KnigaRead.com/
KnigaRead.com » Проза » Современная проза » Владимир Глотов - Оглянись. Жизнь как роман

Владимир Глотов - Оглянись. Жизнь как роман

На нашем сайте KnigaRead.com Вы можете абсолютно бесплатно читать книгу онлайн Владимир Глотов, "Оглянись. Жизнь как роман" бесплатно, без регистрации.
Перейти на страницу:

Случалось, появлялась потребность в материале литературного свойства, и тогда мы превращались в литературных критиков и разглагольствовали по поводу новой повести Тендрякова, а рука Юлия мелькала со скоростью, на какую только была способна. Потом в журнале печатались статьи за подписью главного редактора. Ни я, ни Лямкин не комплексовали по этому поводу, считали: нормально.

Мы помогали ему, а он не особенно влезал в нашу кухню. Естественно, мы не посвящали его в свои затеи.

Как-то я удостоился приглашения в дом и даже выпил с Юлием бутылку «Наполеона». Но отношения у нас, тем не менее, оставались официальными. Строго на «вы». И в делах — когда составлялся план публикаций на квартал, я не забыл «борьбу с антиподами коммунистической морали» — условность и маскарад сопутствовали журналистской деятельности постоянно. А когда приходило время отчета, я каялся: «К сожалению, недостаточно привлекались для выступления партийные и комсомольские работники».

Отдел, которым я руководил, официально именовался «отделом коммунистического воспитания». Меня и моих друзей это не коробило. Таковы были правила.

А жили мы весело. Служебный быт вовсе не представлялся нам сумрачным. Сидя на совещаниях у начальства, мы посылали друг другу смешные записки.
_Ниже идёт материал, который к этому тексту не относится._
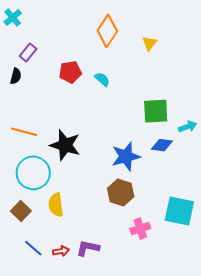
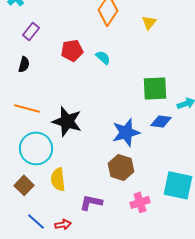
black semicircle: (16, 76) -> (24, 64), moved
purple L-shape: (88, 248) -> (91, 202), moved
Придумывали лозунги, типа: «Социализм и алкоголизм — совместимы!» — и подписывали: «Влас Шахердин», который рьяно противился пьянству — еще до Лигачева.

Влад Белов, едва ли не самый близкий мне человек, знакомый еще по «Комсомольской правде», который теперь тоже работал в «Младокоммунисте», веселый остроумец, неунывающая птаха, сочинял стишки:

Хорошо быть старым, старым,
Старым, старым,
Очень старым,
Очень-очень-очень старым,
Старым большевиком.

А может, это не он придумал, а другой мой приятель — еще с институтских времен — Лев Макеев, теперь тоже, после многих лет «свободных хлебов», приземлившийся у нас в редакции?
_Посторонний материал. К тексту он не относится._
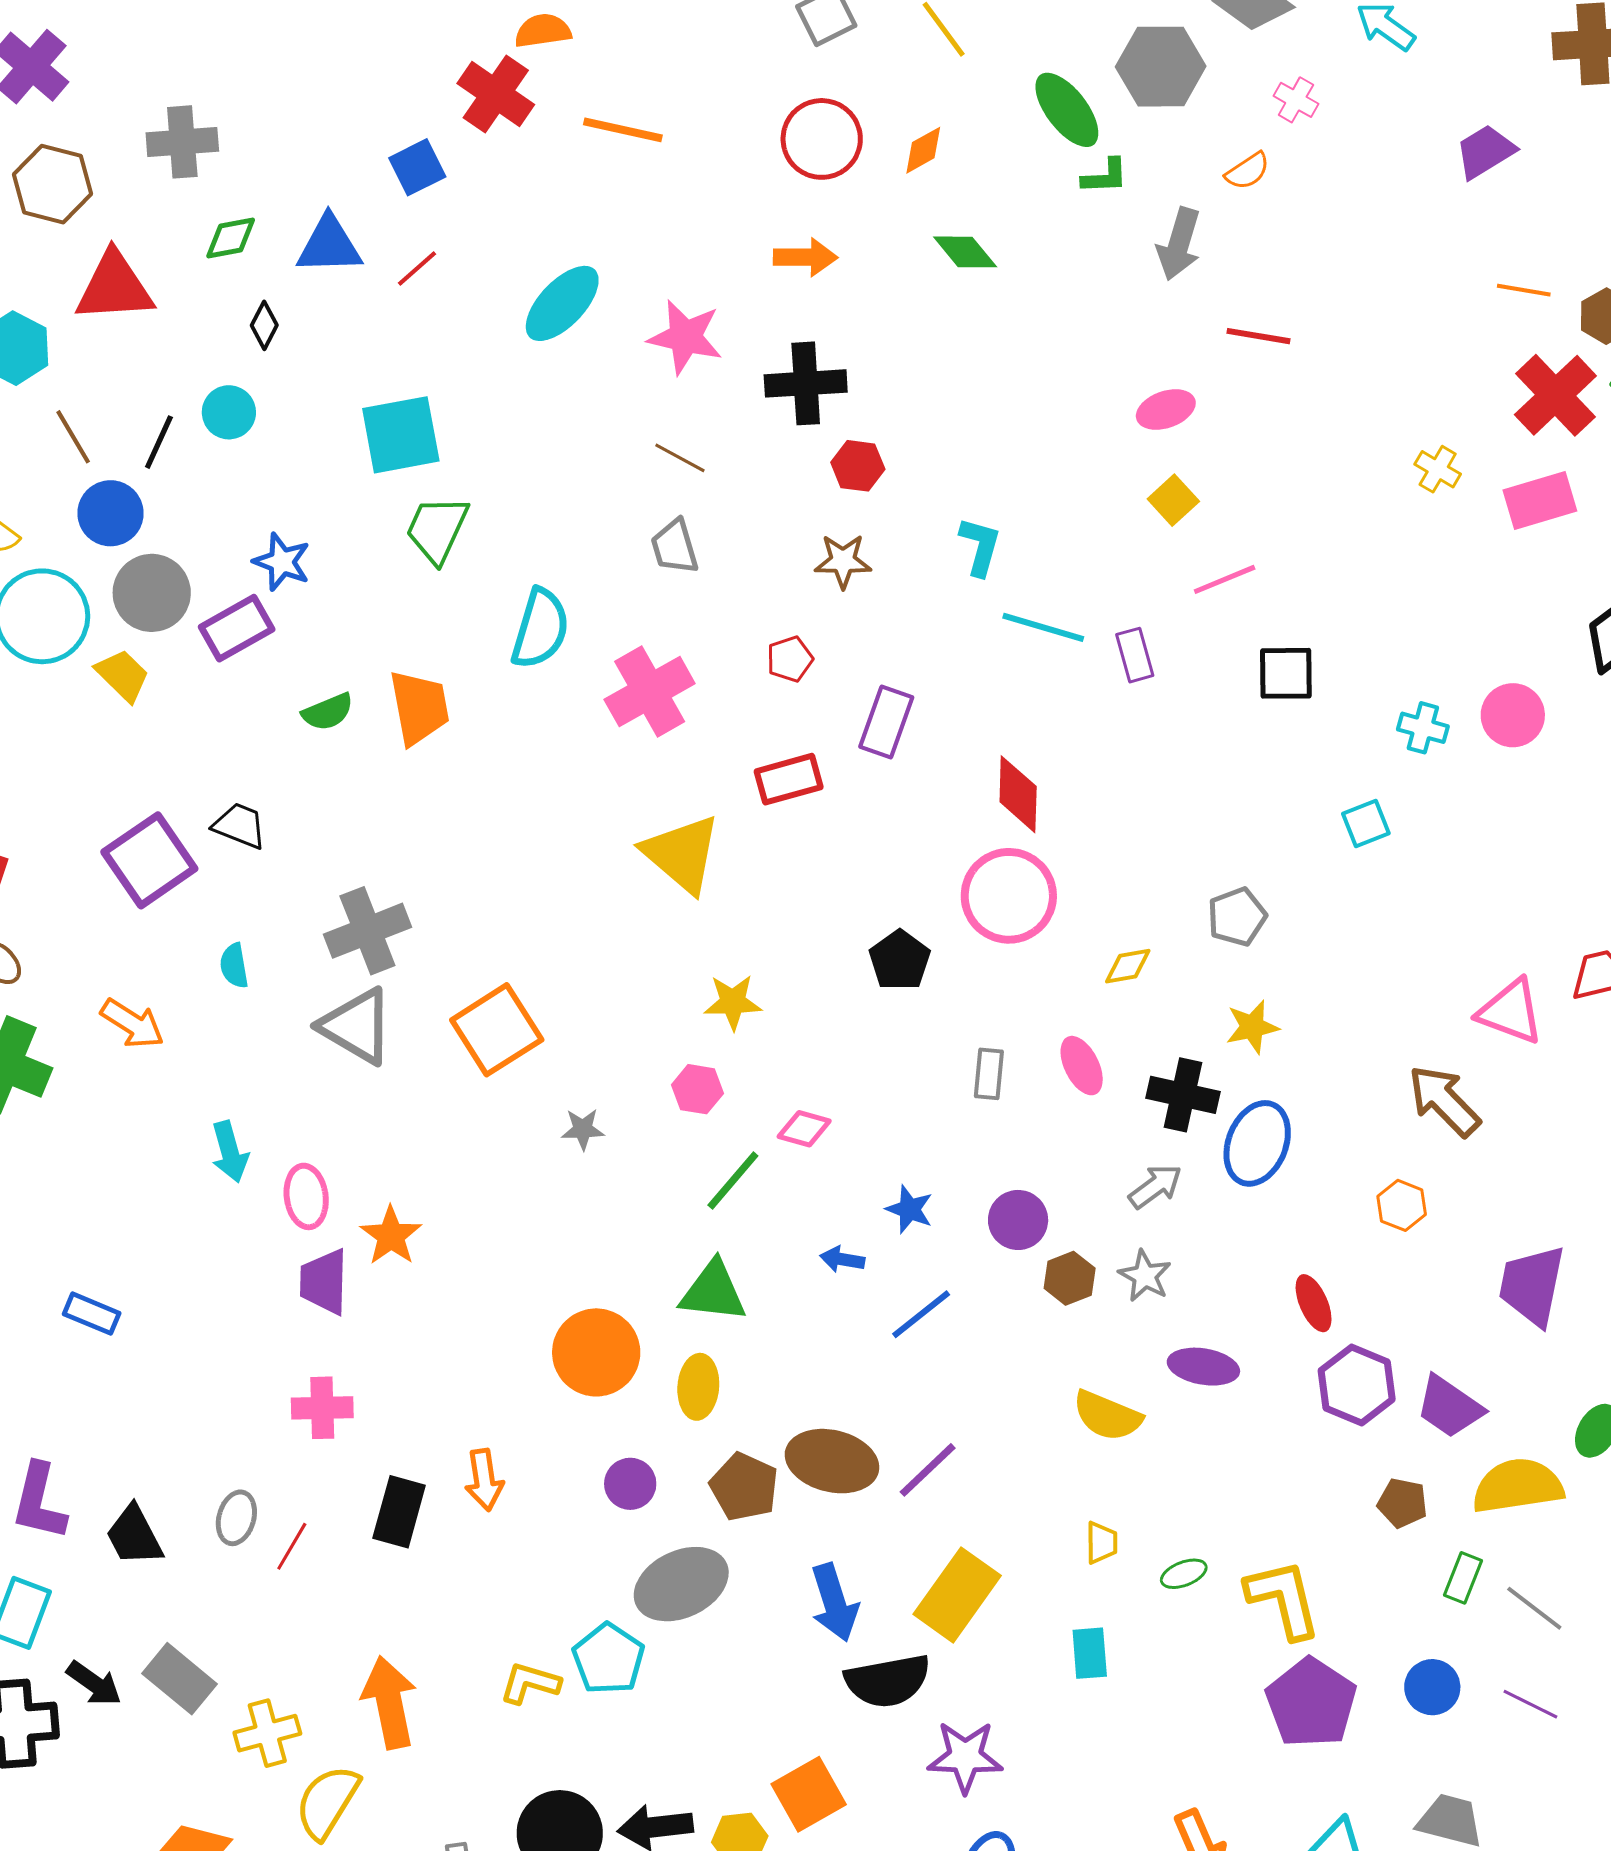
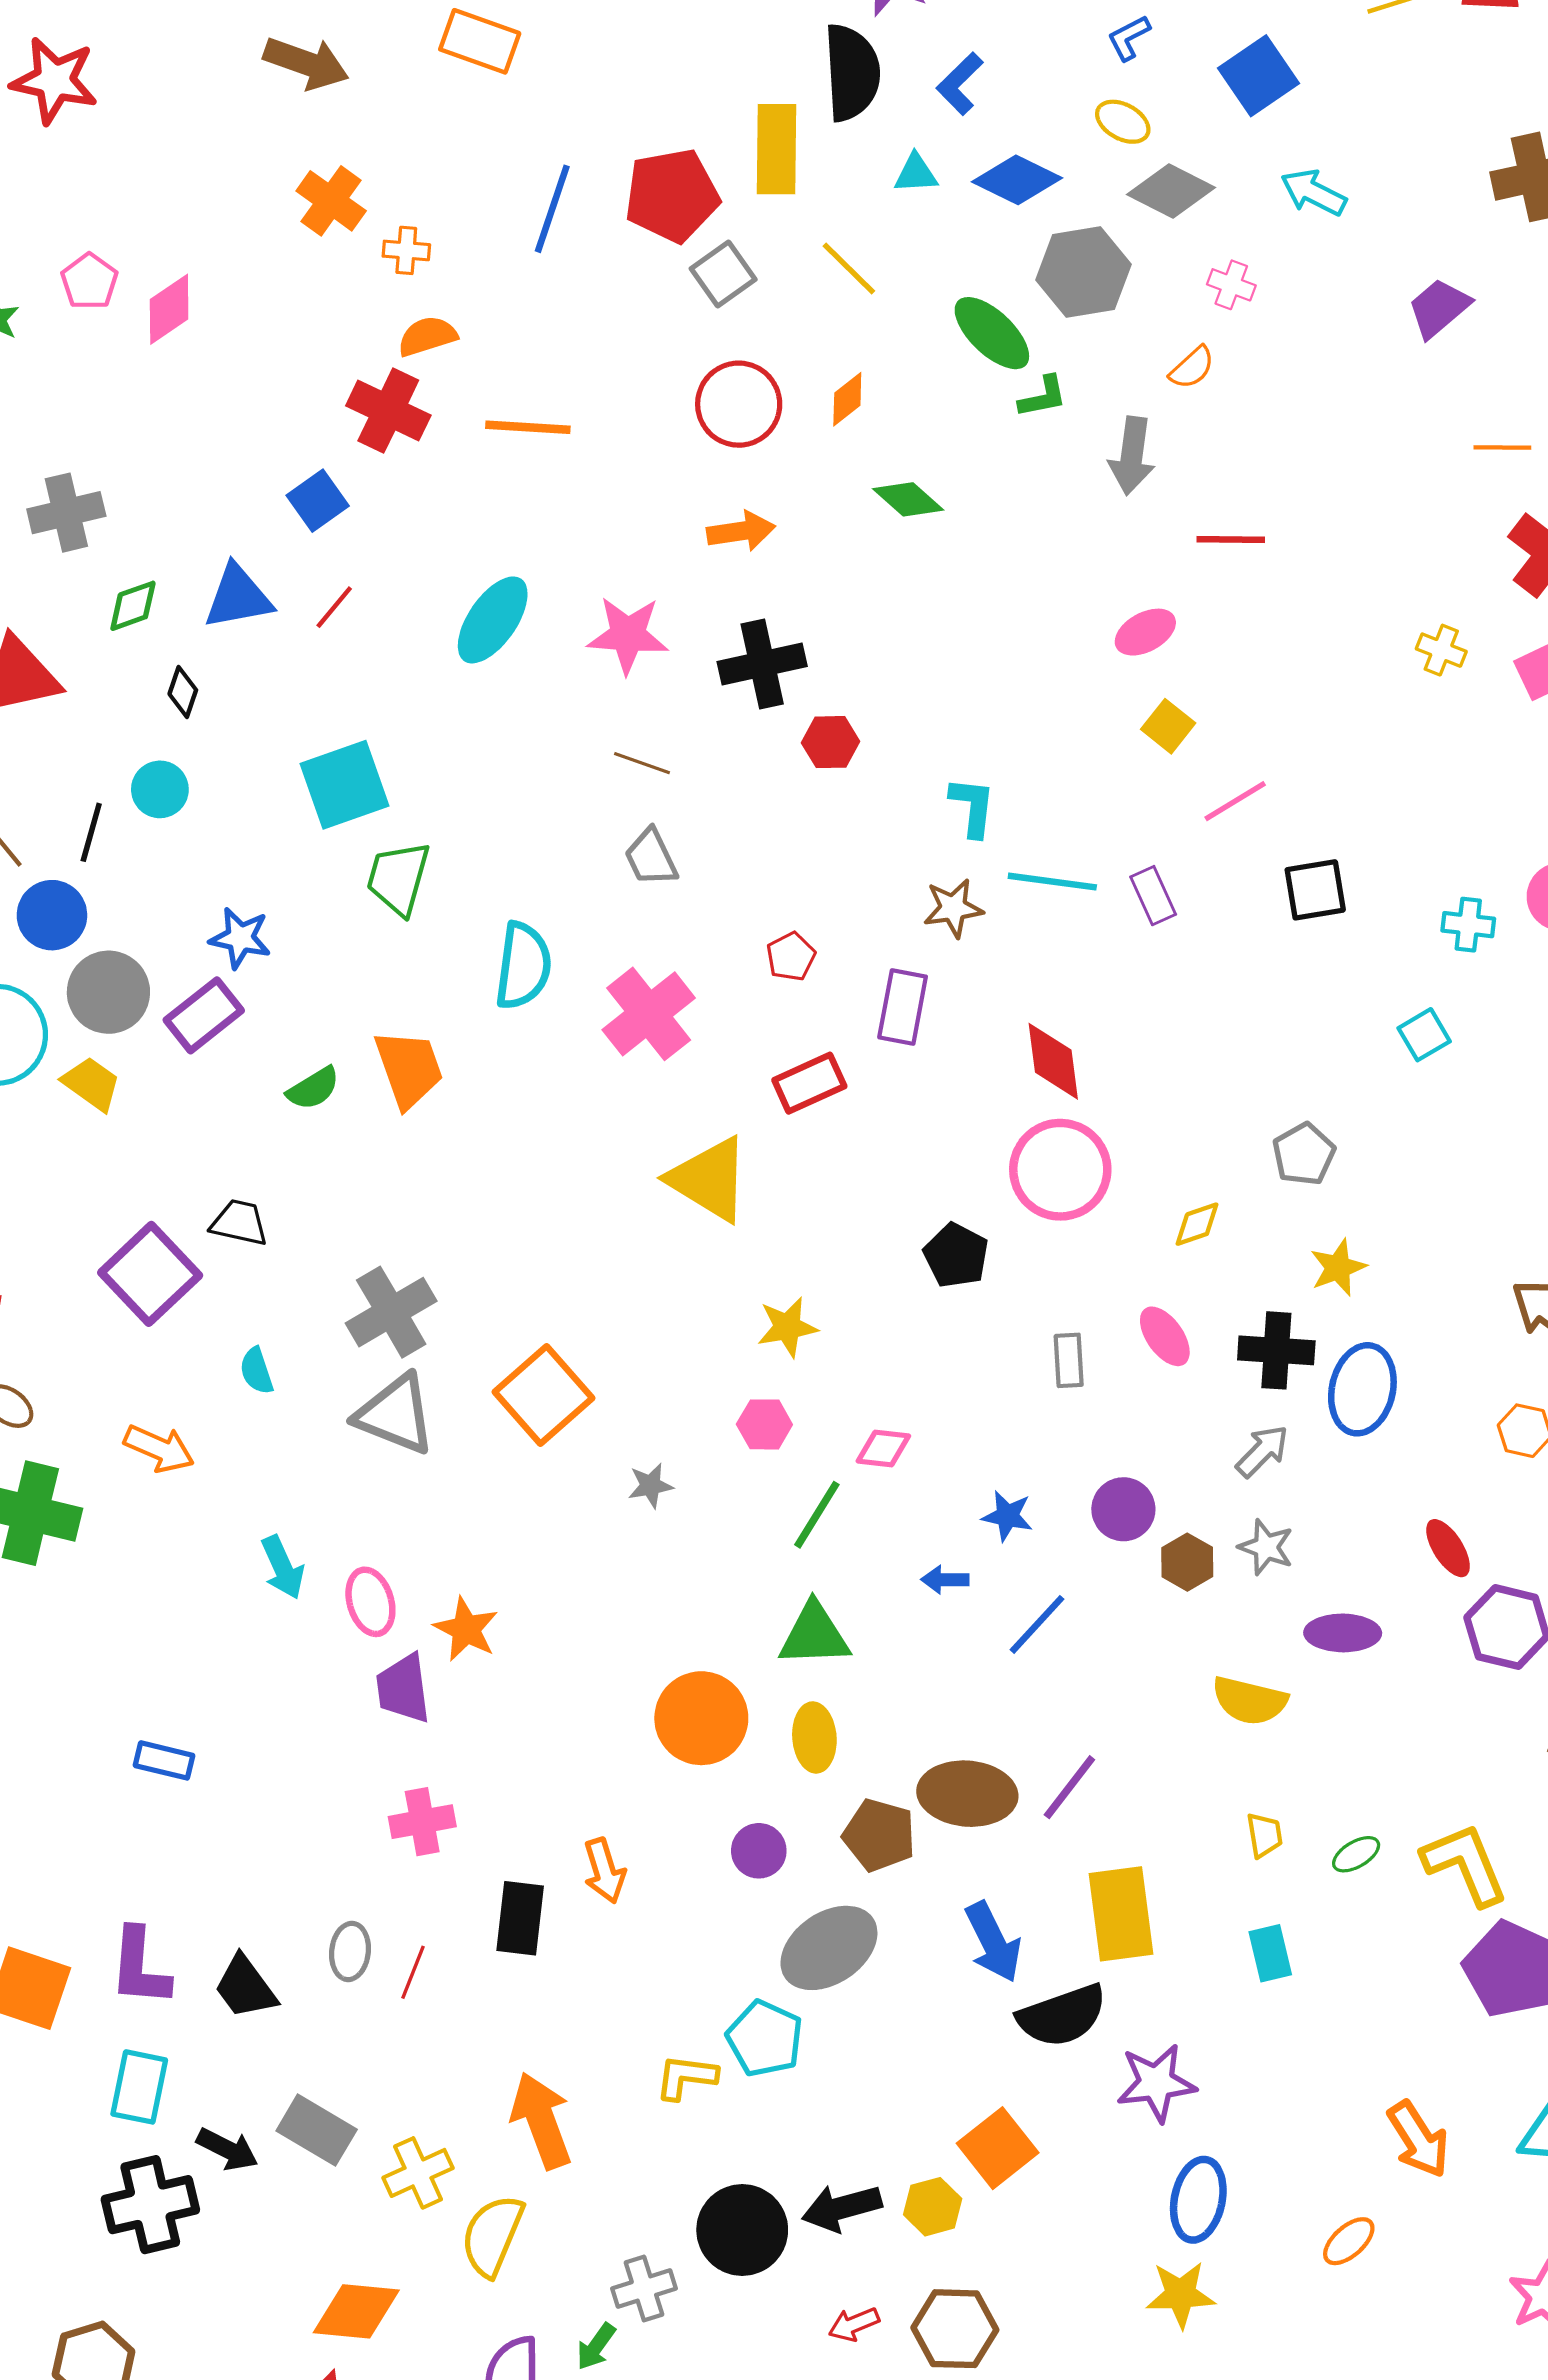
brown star: (843, 561) -> (953, 908), moved
yellow rectangle: (957, 1595) -> (1121, 1914), turned -34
Они любили насиловать армянскую фамилию заместителя Уройкова Гария Аперсяна.

Подбирали бесконечные производные: Гарий Импотян, Доходян, Обалдевян, Поклепян, Очернян, Извращян, наконец, Бегемотян и Слонопотян.

Белов, полысевший, но бородатый, с приветливой улыбкой, прилипшей к нему, как маска, — он действительно был милым человеком, которого обожали все, а редакционные девицы в нем просто души не чаяли, а я много лет полагал, что у меня нет более близкого и понимающего с полуслова товарища, — даже Фома, идейный соратник и единомышленник, отодвигался на второй план, — так вот, Влад Белов в этой игре, конечно, тоже был мишенью — и был Пасквилян, Павиян и Кобелян.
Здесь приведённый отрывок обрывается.